ERCAN DOLAPÇI

Türkiye’de Gladyo tartışması zaman zaman alevlenir. Kimisi “yok” dese de olaylarla bu gizli yapılanmanın varlığı kendisini hissettiriyor. Zaten birçok olayda da açık kuşku ve kanıtlar var. 15 Temmuz darbe girişiminden sonra Gladyo’nun devlet katında ezilmesi ve sonrası suikast ve bombalı eylemlerin bir süre sonra bıçak gibi kesilmesi, onun varlığına ilişkin önemli bir kanıt! Yakın tarihimize baktığımızda özellikle 1952 yılında NATO’ya girmemizle birlikte darbe, tertip, cinayet ve suikastlardaki artış dikkat çekici. Bu dönemde 3 askeri müdahale, bir de darbe girişimi yaşadık. Oysa Türkiye Cumhuriyeti’nin kurucusu Atatürk ve İnönü dönemlerinde darbe girişimi yok. Cumhuriyet’e kasteden olaylarda ise yönetimin ciddi ve kararlı tutumunu görüyoruz. Ayrıca hatırlatalım; Atatürk asla darbeci değil, devrimciydi! İttihat Terakki ve Mütareke dönemlerinde bile bu yönteme başvurma gereği duymadı. Hep halka güvendi ve halkın iradesi ile tarihsel zorlukların üstesinden geldi. Meşru zeminde mücadele verdi. Milli Mücadele de böyle… 

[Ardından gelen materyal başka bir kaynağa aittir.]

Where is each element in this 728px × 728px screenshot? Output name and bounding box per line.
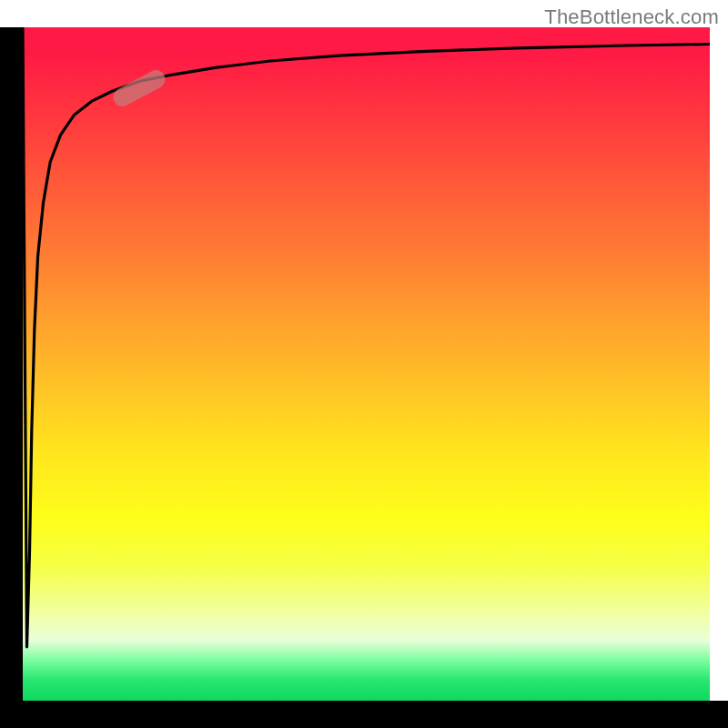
right-margin	[710, 27, 728, 701]
x-axis	[0, 701, 728, 728]
y-axis	[0, 27, 23, 701]
chart-frame: TheBottleneck.com	[0, 0, 728, 728]
watermark-text: TheBottleneck.com	[544, 5, 719, 29]
bottleneck-curve	[23, 27, 710, 701]
curve-path	[23, 27, 710, 647]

Ne yazık ki NATO süreciyle içimize adım adım NATO’nun gizli yapılanması Gladyo yerleştirildi. Bununla ilk olarak 67 Eylül 1955 olaylarında ve sonraki süreçte tanıştık. Bu olay için Özel Harp Dairesi Başkanı E. Org. Sabri Yirmibeşoğlu, yıllar sonra anılarında “En önemli eylemdi” der. Sabri Paşa en önemli NATO görevlerinde bulunmuş bir isimdi… Başbakan Ecevit de 1978 yılında ona bu yapılanmayı sormuş, müspet bir yanıt alamamıştı… Bu teşkilatı en çok da 12 Eylül 1980 darbesi öncesi meydana gelen anarşi olaylarında gördük. Aynı silahlar bir sol, bir de sağ grupların cinayetlerinde kullanıldı. Genelkurmay kayıtlarına göre darbe öncesi son iki yıl içinde 5 bin 263 vatandaşımız hayatını kaybetti. 15 bine yakın insanımız da yaralandı. Kışkırtılan gruplar adeta darbe için çalıştılar… Darbe olduğunda ise ABD’li istihbaratçılar “Bizim oğlanlar başardı” demişti. Bunun Gladyo olduğu zamanla daha iyi anlaşıldı. Dönemin Başbakanı Demirel’in deyimiyle de “Olaylar, bıçakla kesilir gibi bir gecede kesilmişti”. Demirel şunu da sormuştu: “Ne oldu da bir gün önce akan kan, bir gün sonra durdu?”  

Gladyo eylemleri bununla da kalmadı, 15 Temmuz 2016 Amerikancı Darbe Girişimi öncesi de çok net gördük. 14 büyük saldırıda 331 vatandaşımızı bombalı saldırılar neticesi kaybettik. Bu saldırılar tamamen darbe ortamını hazırlamak için patlatılmıştı. Girişimin bastırılmasından sonra Türkiye’de FETÖ ve PKK adım adım etkisiz hale getirildi. Özellikle tertip ve suikastlar bıçak gibi kesildi. Bu da bir merkezi gösteriyor. O merkezin dağıtılması çok şeyi değiştirdi.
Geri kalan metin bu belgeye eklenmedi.